Class DriverAPINativeMethods.FunctionManagement
Combines all function / kernel API calls
Inheritance
Inherited Members
Namespace: ManagedCuda
Assembly: ManagedCuda.dll
Syntax
public static class FunctionManagement
Methods
cuFuncGetAttribute(ref Int32, CUFunctionAttribute, CUfunction)
Returns in pi
the integer value of the attribute attrib
on the kernel given by hfunc
. See CUFunctionAttribute.
Declaration
public static CUResult cuFuncGetAttribute(ref int pi, CUFunctionAttribute attrib, CUfunction hfunc)
Parameters
Type | Name | Description |
---|---|---|
System.Int32 | pi | Returned attribute value |
CUFunctionAttribute | attrib | Attribute requested |
CUfunction | hfunc | Function to query attribute of |
Returns
Type | Description |
---|---|
CUResult | CUDA Error Codes: Success, ErrorDeinitialized, ErrorNotInitialized,
ErrorInvalidContext, ErrorInvalidHandle, ErrorInvalidValue.
|
cuFuncSetAttribute(CUfunction, CUFunctionAttribute, Int32)
Sets information about a function
This call sets the value of a specified attribute \p attrib on the kernel given by \p hfunc to an integer value specified by \p val
This function returns CUDA_SUCCESS if the new value of the attribute could be successfully set. If the set fails, this call will return an error.
Not all attributes can have values set. Attempting to set a value on a read-only attribute will result in an error (CUDA_ERROR_INVALID_VALUE)

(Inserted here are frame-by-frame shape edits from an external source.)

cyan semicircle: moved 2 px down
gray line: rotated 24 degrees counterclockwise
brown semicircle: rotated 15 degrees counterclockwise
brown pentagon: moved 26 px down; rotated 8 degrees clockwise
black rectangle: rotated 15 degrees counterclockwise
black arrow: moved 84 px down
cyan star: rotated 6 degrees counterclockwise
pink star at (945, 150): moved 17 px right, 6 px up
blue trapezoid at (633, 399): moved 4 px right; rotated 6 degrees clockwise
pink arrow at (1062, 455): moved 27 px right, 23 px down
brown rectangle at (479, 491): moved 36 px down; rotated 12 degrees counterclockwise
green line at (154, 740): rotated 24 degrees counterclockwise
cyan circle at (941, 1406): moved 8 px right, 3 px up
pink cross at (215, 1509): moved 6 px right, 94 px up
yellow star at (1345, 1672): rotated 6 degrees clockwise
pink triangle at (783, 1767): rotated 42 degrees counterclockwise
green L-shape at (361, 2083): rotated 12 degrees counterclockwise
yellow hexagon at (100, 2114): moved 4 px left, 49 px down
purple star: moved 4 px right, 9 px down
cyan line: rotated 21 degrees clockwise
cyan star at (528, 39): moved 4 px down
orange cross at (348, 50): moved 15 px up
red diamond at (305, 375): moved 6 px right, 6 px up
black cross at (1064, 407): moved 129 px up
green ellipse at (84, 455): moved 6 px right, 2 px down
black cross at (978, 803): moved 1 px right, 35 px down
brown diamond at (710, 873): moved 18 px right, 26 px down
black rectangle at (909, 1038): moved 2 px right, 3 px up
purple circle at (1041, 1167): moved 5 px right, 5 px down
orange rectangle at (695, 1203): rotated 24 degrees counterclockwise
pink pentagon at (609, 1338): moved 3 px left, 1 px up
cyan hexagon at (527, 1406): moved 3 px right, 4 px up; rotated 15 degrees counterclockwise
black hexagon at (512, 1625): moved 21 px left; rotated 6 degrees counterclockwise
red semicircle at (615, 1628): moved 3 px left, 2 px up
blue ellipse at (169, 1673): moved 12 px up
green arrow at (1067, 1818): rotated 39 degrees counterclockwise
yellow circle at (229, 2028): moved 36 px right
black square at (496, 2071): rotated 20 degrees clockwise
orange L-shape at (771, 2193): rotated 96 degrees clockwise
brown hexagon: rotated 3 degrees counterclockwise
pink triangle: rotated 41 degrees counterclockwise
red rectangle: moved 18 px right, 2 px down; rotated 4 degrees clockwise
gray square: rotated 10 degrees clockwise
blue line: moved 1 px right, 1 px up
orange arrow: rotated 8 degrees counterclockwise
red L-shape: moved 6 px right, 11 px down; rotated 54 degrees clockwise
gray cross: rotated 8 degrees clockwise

Supported attributes for the cuFuncSetAttribute call are:
::CU_FUNC_ATTRIBUTE_MAX_DYNAMIC_SHARED_SIZE_BYTES: This maximum size in bytes of dynamically-allocated shared memory.The value should contain the requested maximum size of dynamically-allocated shared memory.The sum of this value and the function attribute::CU_FUNC_ATTRIBUTE_SHARED_SIZE_BYTES cannot exceed the device attribute ::CU_DEVICE_ATTRIBUTE_MAX_SHARED_MEMORY_PER_BLOCK_OPTIN. The maximal size of requestable dynamic shared memory may differ by GPU architecture.
::CU_FUNC_ATTRIBUTE_PREFERRED_SHARED_MEMORY_CARVEOUT: On devices where the L1 cache and shared memory use the same hardware resources, this sets the shared memory carveout preference, in percent of the total resources.This is only a hint, and the driver can choose a different ratio if required to execute the function.
Declaration
public static CUResult cuFuncSetAttribute(CUfunction hfunc, CUFunctionAttribute attrib, int value)
Parameters
Type | Name | Description |
---|---|---|
CUfunction | hfunc | Function to query attribute of |
CUFunctionAttribute | attrib | Attribute requested |
System.Int32 | value | The value to set |
Returns
Type | Description |
---|---|
CUResult |
cuFuncSetBlockShape(CUfunction, Int32, Int32, Int32)
Specifies the x
, y
, and z
dimensions of the thread blocks that are created when the kernel given by hfunc
is launched.
Declaration
[Obsolete("Don't use this CUDA API call with CUDA version >= 4.0.")]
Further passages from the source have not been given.